Testing independence of regression errors with residuals as data

Job Candidate Talk
Tuesday, December 8, 2009 - 2:00pm for 1 hour (actually 50 minutes)
Skiles 269
Xia Hua – Massachusetts Institute of Technology
Christian Houdré
In a regression model, say Y_i=f(X_i)+\epsilon_i, where (X_i,Y_i) are observed and f is an unknown regression function, the errors \epsilon_i may satisfy what we call the "weak'' assumption that they are orthogonal with mean 0 and the same variance, and often the further ``strong'' assumption that they are i.i.d. N(0,\sigma^2) for some \sigma\geq 0. In this talk, I will focus on the polynomial regression model, namely f(x) = \sum_{i=0}^n a_i x^i for unknown parameters a_i, under the strong assumption on the errors. When a_i's are estimated via least squares (equivalent to maximum likelihood) by \hat a_i, we then get the {\it residuals} \hat epsilon_j := Y_j-\sum_{i=0}^n\hat a_iX_j^i. We would like to test the hypothesis that the nth order polynomial regression holds with \epsilon_j i.i.d. N(0,\sigma^2) while the alternative can simply be the negation or be more specific, e.g., polynomial regression with order higher than n.
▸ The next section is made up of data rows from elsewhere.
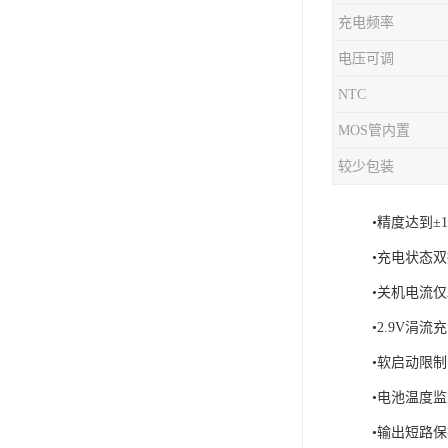
充电频率
充电芯片
电压可调
NTC
MOS管内置
较少包装
•精度达到±
•充电状态
•关机电流仅2
•2.9V涓流
•软启动限
•电池温度
•输出短路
I will talk about two possible tests, first the rather well known turning point test, and second a possibly new "convexity point test.'' Here the errors \epsilon_j are unobserved but for large enough n, if the model holds, \hat a_i will be close enough to the true a_i so that \hat epsilon_j will have approximately the properties of \epsilon_j. The turning point test would be applicable either by this approximation or in case one can evaluate the distribution of the turning point statistic for residuals. The "convexity point test'' for which the test statistic is actually the same whether applied to the errors \epsilon_j or the residuals \hat epsilon_j avoids the approximation required in applying the turning point test to residuals. On the other hand the null distribution of the convexity point statistic depends on the assumption of i.i.d. normal (not only continuously distributed) errors.